Broking industry faces consumer awareness problem: report

There is a major consumer awareness issue when it comes to the mortgage broking channel, according to a report by a major bank



There is a major consumer awareness issue when it comes to the mortgage broking channel, according to a new report released by NAB Broker.

The report, Engaging consumers and empowering brokers: Essential knowledge on today’s lending market, released yesterday by NAB Broker in partnership with Genworth and RFi Group, revealed some telling statistics about consumer sentiment towards the third party channel.

According to the report – which surveyed 1,000 aspiring home buyers and broker applicants – over one third (35%) of prospective homebuyers were unlikely to use brokers because they had not even considered it. 

“That is an awareness thing,” NAB Broker general manager, Steve Kane said at the release of the data.

“That is really quite interesting given 52.5% of mortgages are done through brokers so there is an enormous opportunity around awareness in the marketplace for brokers. [The broking industry] is quite insular – we know everything that goes on it but do we still get out to the wider public in the sense of this is what mortgage broking is actually about?”

Further, almost half (47%) of those likely to use a broker expected to pay a fee – a statistic which Kane says is also very telling.

“There are brokers that charge fees, there is no doubt about it – probably around 15% of the market – but to think that half of the respondents thought that they would have to pay a fee if they go to a broker once again shows that the actual selling proposition and customer value proposition to the wider market is not clear.”

Whilst Kane says the onus of promoting consumer awareness falls on everyone – lenders, associations, aggregators and brokers – he said that the MFAA and FBAA should be taking a lead role in promoting consumer awareness.

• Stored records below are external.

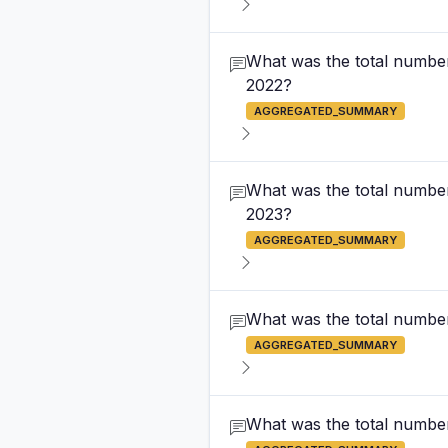
What was the total number
2022?
AGGREGATED_SUMMARY
What was the total number
2023?
AGGREGATED_SUMMARY
What was the total number
AGGREGATED_SUMMARY
What was the total number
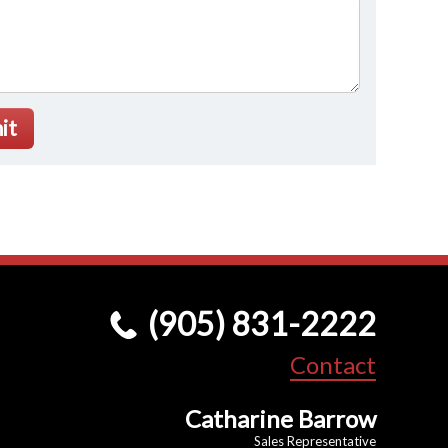
it
(905) 831-2222
Contact
Catharine Barrow
Sales Representative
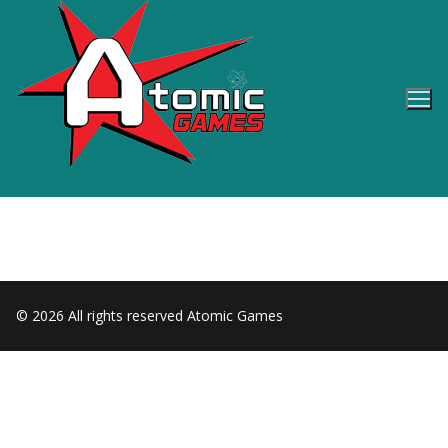
Skip
to
content
© 2026 All rights reserved Atomic Games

“…[A]s the industry matures, groups like the industry peak bodies need to take a lead role in doing this sort of thing. I think that is where they should put their emphasis and it’s really about developing the professionalism of the industry by making available the training and methodologies,” he said.

However, the report revealed that brokers need to take more responsibility in ongoing consumer education, once a consumer is directed to the channel. According to the report, one in five (21%) ‘dissatisfied’ respondents said that they had not been contacted by their broker after taking out a loan.

“It did surprise me a little bit that the numbers are so high about [brokers] not communicating to their customers. To me, every big institution spends lots and lots of money, effort and time communicating with customers. NAB and all the other banks are a brand, they are a branded proposition. But brokers, where the vast majority do not have a brand, you would think they would be spending all their time having secured that customer making sure they keep that customer,” Kane said.

“At the back-end, [NAB] see a lot of customers coming to us saying they want to do this or that and we try to be very, very transparent and look after the primacy of the relationship that the broker has, so we ask ‘have you spoken to your broker about this’ but [the broker] hasn’t spoken to them in about three years since they wrote the loan. It is a common theme. 

“We have a pilot going where we have been contacting customers and we have saved a significant amount of trail for a significant amount of brokers simply because we have acted in keeping the broker’s primacy and keeping them front of mind... It really is interesting that many customers are saying they really need to do something now but their broker hasn’t spoken to them so they don’t even know if they still exist.”